— TASK DETAILS —
All that is wanted is a word-for-word copy of the data from its first line to the line containing "Anyż mielony", both included.

(Source data)
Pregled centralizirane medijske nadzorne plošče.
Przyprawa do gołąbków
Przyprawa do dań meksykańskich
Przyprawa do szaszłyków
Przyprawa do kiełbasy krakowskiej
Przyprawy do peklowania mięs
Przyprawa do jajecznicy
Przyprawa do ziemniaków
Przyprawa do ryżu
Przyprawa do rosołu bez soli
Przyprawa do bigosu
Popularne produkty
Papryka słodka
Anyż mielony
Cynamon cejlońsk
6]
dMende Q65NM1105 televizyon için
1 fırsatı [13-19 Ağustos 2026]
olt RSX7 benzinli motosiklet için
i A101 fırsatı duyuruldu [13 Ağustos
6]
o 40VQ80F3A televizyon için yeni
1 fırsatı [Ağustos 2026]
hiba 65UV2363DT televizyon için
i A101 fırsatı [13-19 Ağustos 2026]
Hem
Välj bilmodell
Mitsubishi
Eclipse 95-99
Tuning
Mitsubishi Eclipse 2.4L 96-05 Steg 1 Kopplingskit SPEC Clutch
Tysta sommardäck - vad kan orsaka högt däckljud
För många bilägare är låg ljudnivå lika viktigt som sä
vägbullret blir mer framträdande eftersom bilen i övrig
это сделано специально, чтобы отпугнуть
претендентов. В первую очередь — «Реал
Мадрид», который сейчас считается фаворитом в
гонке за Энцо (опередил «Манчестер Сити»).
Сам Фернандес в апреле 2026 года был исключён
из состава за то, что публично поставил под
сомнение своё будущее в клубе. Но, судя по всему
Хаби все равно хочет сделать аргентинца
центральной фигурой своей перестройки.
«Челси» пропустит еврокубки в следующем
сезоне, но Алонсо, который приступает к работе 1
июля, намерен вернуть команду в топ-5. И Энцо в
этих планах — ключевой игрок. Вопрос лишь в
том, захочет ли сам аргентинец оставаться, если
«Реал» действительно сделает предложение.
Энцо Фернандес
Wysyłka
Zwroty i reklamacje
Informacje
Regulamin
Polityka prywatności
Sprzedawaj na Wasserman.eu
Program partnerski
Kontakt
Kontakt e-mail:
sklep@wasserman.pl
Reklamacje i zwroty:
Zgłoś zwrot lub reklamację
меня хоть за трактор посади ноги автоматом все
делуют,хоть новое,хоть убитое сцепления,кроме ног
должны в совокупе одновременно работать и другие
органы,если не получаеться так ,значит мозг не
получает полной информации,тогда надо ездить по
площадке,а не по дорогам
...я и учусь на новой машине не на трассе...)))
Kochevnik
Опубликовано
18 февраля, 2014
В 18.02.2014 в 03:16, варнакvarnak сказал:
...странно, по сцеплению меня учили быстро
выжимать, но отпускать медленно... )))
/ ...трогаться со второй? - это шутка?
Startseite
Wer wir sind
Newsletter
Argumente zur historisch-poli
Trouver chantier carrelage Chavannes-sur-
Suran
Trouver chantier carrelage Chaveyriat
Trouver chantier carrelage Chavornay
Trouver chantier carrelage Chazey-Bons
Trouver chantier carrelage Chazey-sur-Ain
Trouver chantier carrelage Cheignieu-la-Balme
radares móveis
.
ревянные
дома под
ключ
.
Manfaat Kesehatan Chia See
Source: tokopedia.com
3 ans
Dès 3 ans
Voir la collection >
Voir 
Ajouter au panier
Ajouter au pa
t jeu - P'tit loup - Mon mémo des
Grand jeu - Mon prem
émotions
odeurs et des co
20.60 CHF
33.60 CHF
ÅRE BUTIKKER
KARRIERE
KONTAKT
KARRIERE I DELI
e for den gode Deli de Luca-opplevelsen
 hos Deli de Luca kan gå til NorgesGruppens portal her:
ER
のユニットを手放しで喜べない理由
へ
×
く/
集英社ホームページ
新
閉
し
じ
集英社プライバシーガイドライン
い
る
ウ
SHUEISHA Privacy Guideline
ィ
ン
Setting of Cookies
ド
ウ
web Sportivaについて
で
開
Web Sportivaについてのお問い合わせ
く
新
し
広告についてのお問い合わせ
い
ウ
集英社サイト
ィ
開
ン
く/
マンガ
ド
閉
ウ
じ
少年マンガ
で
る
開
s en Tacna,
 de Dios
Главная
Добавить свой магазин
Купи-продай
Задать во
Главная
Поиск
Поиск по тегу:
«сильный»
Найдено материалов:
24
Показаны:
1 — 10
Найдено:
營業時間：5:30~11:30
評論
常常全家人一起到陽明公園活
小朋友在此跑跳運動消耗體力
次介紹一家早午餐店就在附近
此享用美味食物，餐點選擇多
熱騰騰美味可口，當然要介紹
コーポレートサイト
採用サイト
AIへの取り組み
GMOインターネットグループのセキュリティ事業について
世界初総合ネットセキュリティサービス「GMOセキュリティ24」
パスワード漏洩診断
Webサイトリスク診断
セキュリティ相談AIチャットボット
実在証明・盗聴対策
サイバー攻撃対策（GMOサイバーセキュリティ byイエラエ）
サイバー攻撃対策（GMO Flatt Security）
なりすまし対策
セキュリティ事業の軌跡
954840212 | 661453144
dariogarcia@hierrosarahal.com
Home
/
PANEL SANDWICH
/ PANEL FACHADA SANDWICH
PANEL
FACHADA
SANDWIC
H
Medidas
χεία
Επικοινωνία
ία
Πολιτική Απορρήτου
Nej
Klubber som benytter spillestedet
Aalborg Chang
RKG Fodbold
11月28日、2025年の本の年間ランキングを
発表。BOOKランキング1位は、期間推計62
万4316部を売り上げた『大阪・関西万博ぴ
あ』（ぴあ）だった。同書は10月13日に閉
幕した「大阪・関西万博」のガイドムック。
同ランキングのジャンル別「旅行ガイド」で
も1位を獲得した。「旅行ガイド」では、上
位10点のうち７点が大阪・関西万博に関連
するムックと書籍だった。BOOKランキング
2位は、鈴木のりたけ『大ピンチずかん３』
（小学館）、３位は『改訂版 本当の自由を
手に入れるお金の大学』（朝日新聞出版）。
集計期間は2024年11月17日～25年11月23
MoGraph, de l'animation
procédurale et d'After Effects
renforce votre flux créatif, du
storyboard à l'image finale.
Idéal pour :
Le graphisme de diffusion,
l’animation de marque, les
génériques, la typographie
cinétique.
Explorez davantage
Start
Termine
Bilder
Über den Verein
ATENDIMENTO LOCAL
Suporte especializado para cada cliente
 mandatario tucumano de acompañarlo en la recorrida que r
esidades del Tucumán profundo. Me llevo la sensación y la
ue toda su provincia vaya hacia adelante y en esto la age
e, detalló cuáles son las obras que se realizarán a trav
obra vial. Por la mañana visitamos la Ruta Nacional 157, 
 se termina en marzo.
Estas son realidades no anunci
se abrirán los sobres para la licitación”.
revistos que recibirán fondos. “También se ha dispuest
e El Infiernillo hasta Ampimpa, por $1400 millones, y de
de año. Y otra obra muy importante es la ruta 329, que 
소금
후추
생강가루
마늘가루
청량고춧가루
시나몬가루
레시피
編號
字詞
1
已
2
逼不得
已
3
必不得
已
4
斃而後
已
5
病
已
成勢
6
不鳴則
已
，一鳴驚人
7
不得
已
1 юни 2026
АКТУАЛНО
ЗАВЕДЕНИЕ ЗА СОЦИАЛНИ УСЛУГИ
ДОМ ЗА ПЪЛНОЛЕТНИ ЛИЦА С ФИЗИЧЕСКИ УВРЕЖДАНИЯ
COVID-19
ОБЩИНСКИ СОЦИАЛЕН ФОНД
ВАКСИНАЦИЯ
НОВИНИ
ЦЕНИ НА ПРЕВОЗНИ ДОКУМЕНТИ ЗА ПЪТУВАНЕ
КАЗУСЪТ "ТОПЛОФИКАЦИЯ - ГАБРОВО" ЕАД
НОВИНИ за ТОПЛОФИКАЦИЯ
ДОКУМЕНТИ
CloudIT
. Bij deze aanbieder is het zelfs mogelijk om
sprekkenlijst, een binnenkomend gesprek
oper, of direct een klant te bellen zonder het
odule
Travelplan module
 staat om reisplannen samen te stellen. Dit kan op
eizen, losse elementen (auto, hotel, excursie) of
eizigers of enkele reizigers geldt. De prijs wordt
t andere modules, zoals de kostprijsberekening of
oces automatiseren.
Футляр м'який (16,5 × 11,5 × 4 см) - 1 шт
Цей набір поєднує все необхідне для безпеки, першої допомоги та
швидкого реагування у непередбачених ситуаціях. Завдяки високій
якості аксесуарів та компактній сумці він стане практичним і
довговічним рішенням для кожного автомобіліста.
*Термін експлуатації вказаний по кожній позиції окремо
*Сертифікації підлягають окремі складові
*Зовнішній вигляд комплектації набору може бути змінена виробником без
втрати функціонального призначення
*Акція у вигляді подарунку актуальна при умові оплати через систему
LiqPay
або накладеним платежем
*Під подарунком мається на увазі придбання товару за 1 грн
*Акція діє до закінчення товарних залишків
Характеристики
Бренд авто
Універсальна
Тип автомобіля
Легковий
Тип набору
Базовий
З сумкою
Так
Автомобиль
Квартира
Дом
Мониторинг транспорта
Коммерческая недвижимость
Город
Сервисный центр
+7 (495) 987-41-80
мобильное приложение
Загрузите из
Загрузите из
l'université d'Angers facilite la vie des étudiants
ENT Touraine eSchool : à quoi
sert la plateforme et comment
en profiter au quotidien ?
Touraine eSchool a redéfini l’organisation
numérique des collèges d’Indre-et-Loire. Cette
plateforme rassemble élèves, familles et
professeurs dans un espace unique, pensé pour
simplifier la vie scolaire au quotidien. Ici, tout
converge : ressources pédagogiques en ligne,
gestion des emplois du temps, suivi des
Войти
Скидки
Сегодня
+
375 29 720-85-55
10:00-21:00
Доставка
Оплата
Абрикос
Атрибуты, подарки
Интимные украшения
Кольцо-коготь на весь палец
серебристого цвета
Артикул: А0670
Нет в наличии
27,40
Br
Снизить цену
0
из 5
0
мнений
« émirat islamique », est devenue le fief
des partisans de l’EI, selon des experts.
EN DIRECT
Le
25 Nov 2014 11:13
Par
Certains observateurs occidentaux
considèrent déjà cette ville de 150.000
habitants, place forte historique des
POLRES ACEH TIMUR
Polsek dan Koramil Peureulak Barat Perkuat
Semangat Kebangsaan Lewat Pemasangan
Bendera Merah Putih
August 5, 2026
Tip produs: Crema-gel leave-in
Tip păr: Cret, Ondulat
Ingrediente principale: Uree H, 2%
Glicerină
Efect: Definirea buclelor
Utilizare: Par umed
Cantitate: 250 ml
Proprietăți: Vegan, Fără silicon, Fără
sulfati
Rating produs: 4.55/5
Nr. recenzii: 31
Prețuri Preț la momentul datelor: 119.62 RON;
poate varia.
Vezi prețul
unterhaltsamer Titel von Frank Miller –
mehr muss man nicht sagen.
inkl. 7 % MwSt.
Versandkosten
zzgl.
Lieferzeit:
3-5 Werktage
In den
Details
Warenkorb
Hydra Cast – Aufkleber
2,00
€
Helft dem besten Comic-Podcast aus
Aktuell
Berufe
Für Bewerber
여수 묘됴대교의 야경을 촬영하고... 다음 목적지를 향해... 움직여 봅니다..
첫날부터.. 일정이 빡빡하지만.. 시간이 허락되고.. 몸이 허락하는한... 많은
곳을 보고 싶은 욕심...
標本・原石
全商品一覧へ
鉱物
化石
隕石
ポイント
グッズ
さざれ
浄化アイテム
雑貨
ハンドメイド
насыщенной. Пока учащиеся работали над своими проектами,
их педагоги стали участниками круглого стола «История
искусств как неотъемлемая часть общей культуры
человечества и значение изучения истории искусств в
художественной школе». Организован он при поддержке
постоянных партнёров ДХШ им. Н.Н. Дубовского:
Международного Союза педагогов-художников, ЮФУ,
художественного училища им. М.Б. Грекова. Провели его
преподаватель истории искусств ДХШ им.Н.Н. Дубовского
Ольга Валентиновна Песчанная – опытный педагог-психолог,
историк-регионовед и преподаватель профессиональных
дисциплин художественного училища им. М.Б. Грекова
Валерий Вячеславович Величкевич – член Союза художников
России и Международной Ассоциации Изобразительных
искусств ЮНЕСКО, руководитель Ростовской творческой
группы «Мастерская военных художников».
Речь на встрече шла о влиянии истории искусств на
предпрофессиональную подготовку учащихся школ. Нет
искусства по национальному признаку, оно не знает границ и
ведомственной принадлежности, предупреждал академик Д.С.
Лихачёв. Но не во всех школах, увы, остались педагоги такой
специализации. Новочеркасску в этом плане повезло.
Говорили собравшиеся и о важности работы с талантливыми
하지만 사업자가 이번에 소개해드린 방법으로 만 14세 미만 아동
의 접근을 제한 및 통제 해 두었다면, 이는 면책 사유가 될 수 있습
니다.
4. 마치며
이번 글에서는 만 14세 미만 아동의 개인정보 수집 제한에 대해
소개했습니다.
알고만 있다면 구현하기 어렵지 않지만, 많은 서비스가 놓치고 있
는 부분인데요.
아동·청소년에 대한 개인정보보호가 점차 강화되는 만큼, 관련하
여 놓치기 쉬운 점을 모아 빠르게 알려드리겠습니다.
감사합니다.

— RESULT OF THE TASK —
Pregled centralizirane medijske nadzorne plošče.
Przyprawa do gołąbków
Przyprawa do dań meksykańskich
Przyprawa do szaszłyków
Przyprawa do kiełbasy krakowskiej
Przyprawy do peklowania mięs
Przyprawa do jajecznicy
Przyprawa do ziemniaków
Przyprawa do ryżu
Przyprawa do rosołu bez soli
Przyprawa do bigosu
Popularne produkty
Papryka słodka
Anyż mielony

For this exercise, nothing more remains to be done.